History

United States
- Acquired: 7 December 1864
- Decommissioned: 1865
- Fate: Sold, 1865

General characteristics
- Displacement: 180 tons
- Length: 104 ft 6 in (31.85 m)
- Beam: 20 ft 6 in (6.25 m)
- Draft: 8 ft 6 in (2.59 m)
- Propulsion: steam engine; screw-propelled;
- Speed: 9 knots (17 km/h; 10 mph)
- Armament: one 24-pounder gun

= USS Peony =

Gunboat of the United States Navy

USS Peony was a steamer acquired by the Union Navy during the final months of the American Civil War.
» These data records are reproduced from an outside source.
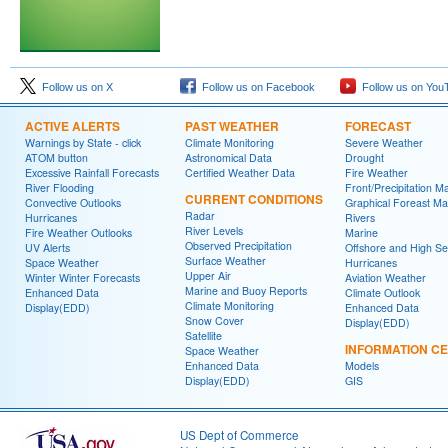
Follow us on X
Follow us on Facebook
Follow us on You
ACTIVE ALERTS
PAST WEATHER
FORECAST
Warnings by State - click
Climate Monitoring
Severe Weather
ATOM button
Astronomical Data
Drought
Excessive Rainfall Forecasts
Certified Weather Data
Fire Weather
River Flooding
Front/Precipitation M
CURRENT CONDITIONS
Convective Outlooks
Graphical Foreast M
Radar
Hurricanes
Rivers
River Levels
Fire Weather Outlooks
Marine
Observed Precipitation
UV Alerts
Offshore and High S
Surface Weather
Space Weather
Hurricanes
Upper Air
Winter Winter Forecasts
Aviation Weather
Marine and Buoy Reports
Enhanced Data
Climate Outlook
Climate Monitoring
Display(EDD)
Enhanced Data
Snow Cover
Display(EDD)
Satellite
INFORMATION C
Space Weather
Enhanced Data
Models
Display(EDD)
GIS
US Dept of Commerce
She served the Union Navy's struggle against the Confederate States of America as a gunboat, patrolling the ports and waterways of the Confederate States of America.

== Service history ==

Peony, formerly the wooden steamer Republic, was purchased for the Union Navy by Comdr. C.K. Stribling 7 December 1864 from Bishop & Sons, Philadelphia, Pennsylvania. In January 1865 Peony, Acting Ensign John W. Bennett in command, participated in the capture of Fort Fisher on the Cape Fear River in North Carolina. This fort, located on the narrow tongue of land at the entrance to the Cape Fear River, was a necessary first objective in the plan to close Wilmington, North Carolina, the only remaining seaport from which blockade running could be conducted regularly with reasonable prospects of success. Peony was one of the more than fifty vessels assembled by Admiral David Dixon Porter for this campaign, which culminated with the surrender of the Confederate forces 15 January 1865. The remainder of Peony's wartime service was spent in the North Carolina Sounds carrying out operations as Confederate resistance ceased. She sailed north in July, decommissioned, and was sold at auction in Boston, Massachusetts, to S. & J.M. Flanagan.